Пять пунктов. И среди них нет пункта о новом месте театрального художника в процессе работы над спектаклем. И нет его — не случайно. Повлиять на понимание критикой роли сценографов в театральных реформах XX века Художественному театру не удалось. Впрочем, скорее всего и сами основатели театра, находясь в гуще событий, не имели достаточной дистанции для обзора происходящих изменений, которые преображали не только картину сиюминутной сценической действительности, но закладывали фундамент театрального XX века. Менялся не только сценический язык, но и сама модель сценического искусства, внутренняя иерархия его творческих сил. Изменение положения актера всем и сразу бросалось в глаза. И коллизия «актер — режиссер», ее очевидная болезненность становятся предметом обсуждения чуть ли не с первых рецензий.

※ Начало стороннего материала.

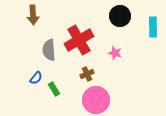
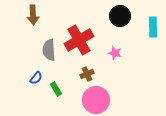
green rectangle: moved 2 px right
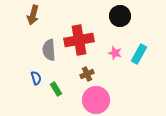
brown arrow: rotated 18 degrees clockwise
cyan rectangle: moved 14 px left, 27 px down; rotated 30 degrees clockwise
red cross: rotated 20 degrees clockwise
blue semicircle: rotated 56 degrees counterclockwise
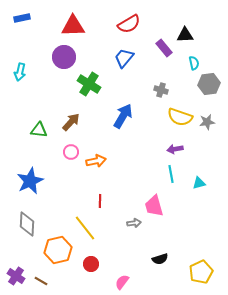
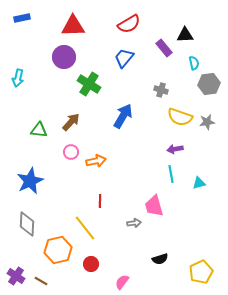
cyan arrow: moved 2 px left, 6 px down
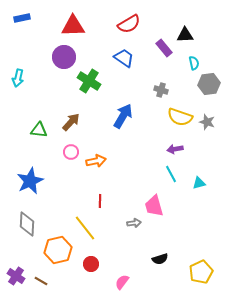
blue trapezoid: rotated 85 degrees clockwise
green cross: moved 3 px up
gray star: rotated 28 degrees clockwise
cyan line: rotated 18 degrees counterclockwise
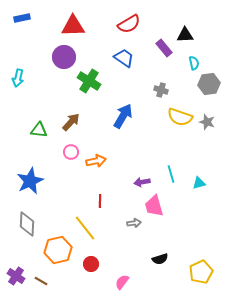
purple arrow: moved 33 px left, 33 px down
cyan line: rotated 12 degrees clockwise
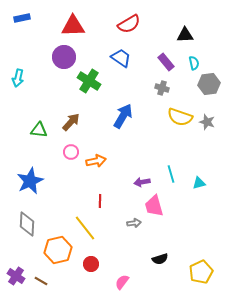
purple rectangle: moved 2 px right, 14 px down
blue trapezoid: moved 3 px left
gray cross: moved 1 px right, 2 px up
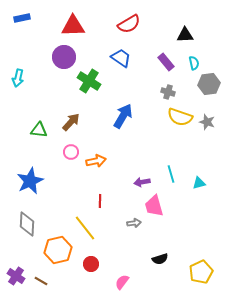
gray cross: moved 6 px right, 4 px down
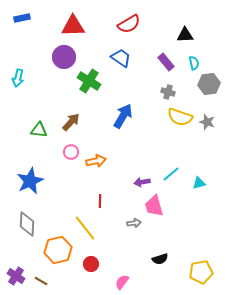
cyan line: rotated 66 degrees clockwise
yellow pentagon: rotated 15 degrees clockwise
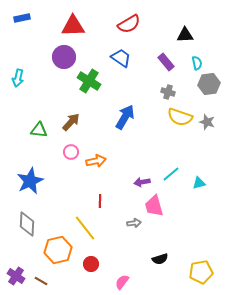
cyan semicircle: moved 3 px right
blue arrow: moved 2 px right, 1 px down
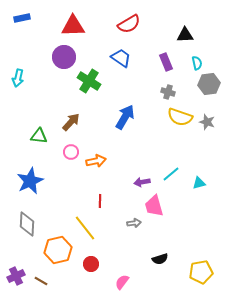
purple rectangle: rotated 18 degrees clockwise
green triangle: moved 6 px down
purple cross: rotated 30 degrees clockwise
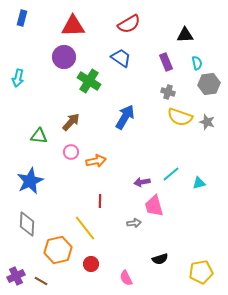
blue rectangle: rotated 63 degrees counterclockwise
pink semicircle: moved 4 px right, 4 px up; rotated 63 degrees counterclockwise
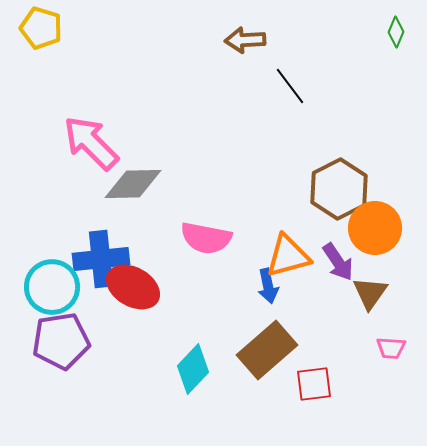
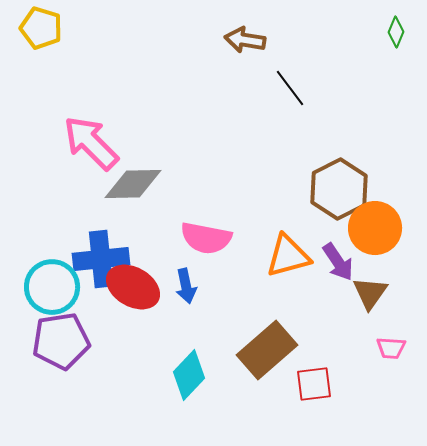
brown arrow: rotated 12 degrees clockwise
black line: moved 2 px down
blue arrow: moved 82 px left
cyan diamond: moved 4 px left, 6 px down
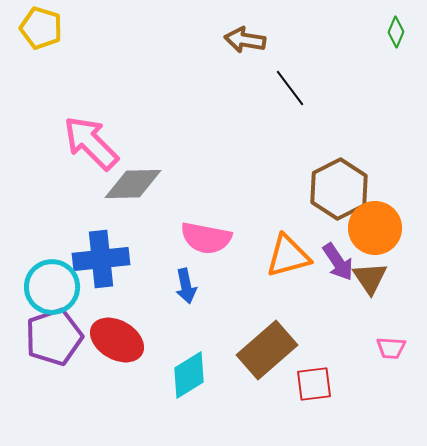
red ellipse: moved 16 px left, 53 px down
brown triangle: moved 15 px up; rotated 9 degrees counterclockwise
purple pentagon: moved 7 px left, 4 px up; rotated 10 degrees counterclockwise
cyan diamond: rotated 15 degrees clockwise
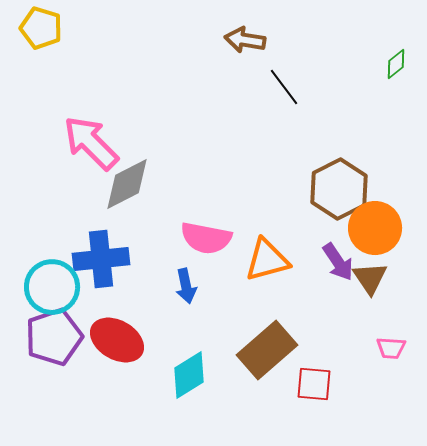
green diamond: moved 32 px down; rotated 28 degrees clockwise
black line: moved 6 px left, 1 px up
gray diamond: moved 6 px left; rotated 26 degrees counterclockwise
orange triangle: moved 21 px left, 4 px down
red square: rotated 12 degrees clockwise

Возможно, острота борьбы мнений вокруг актерской проблемы как раз и способствовала тому, что далеко не сразу были замечены другие не менее принципиальные изменения, совершавшиеся внутри театральной системы. Взять хотя бы постепенное расширение пропасти между замыслом драматурга и концепцией постановщика. Драматург в России издавна был признанным учителем сцены. Он общался с актерами на репетициях, помогая одолеть роль в своей пьесе. Он был и высшей оценочной инстанцией, одобрения которой искали даже самые строптивые и знаменитые «первые сюжеты» императорской сцены. Но он участвовал не только в повседневной театральной работе. Размышления о судьбах и природе театра, об отношениях между жизнью и искусством, между сценой и обществом — тоже были прерогативой драматического писателя. Тем более в России, где связь между драмой, поэзией и прозой была более тесной, чем это случилось в европейской театральной истории. Долгое время лучшими драматургами у нас были гениальные наши писатели — Пушкин, Лермонтов, Гоголь, Тургенев, Лев Толстой, Чехов. Выдающихся «чистых» драматургов в российском XIX веке до Островского и Сухово-Кобылина практически не было. Разве что один Грибоедов. Таким образом, театр не отторгался от литературного процесса и мощное развитие русской поэзии и прозы сказывалось на уровне драмы. Даже в поздние, уже самые что ни на есть режиссерские времена эта традиция хотя и ослабла значительно, но окончательно не исчезла: Маяковский, Булгаков, Леонов, Олеша… Однако былое влияние писателя на природу и развитие сценического искусства с укреплением режиссерской профессии становилось достоянием истории. Уже не литература, а театр, обнаруживший в самом себе огромный запас эстетической энергии, стал питать собственное творчество.

В этой новой реальности режиссеру потребовался новый союзник. Им-то и оказался театральный художник, в руках которого как раз были сосредоточены силы, которые имели чисто театральное происхождение. Среда спектакля, атмосфера, говорящие детали обстановки, свет, движение, внешний ритм, не всегда совпадавший с ритмом пьесы. Наконец, возможность заслонить слабость актерского исполнения внешними элементами спектакля. Вспомним первые режиссерские опыты Кости, его детское, но вполне профессиональное понимание того, что театральные эффекты способны прикрыть недостатки актерской игры.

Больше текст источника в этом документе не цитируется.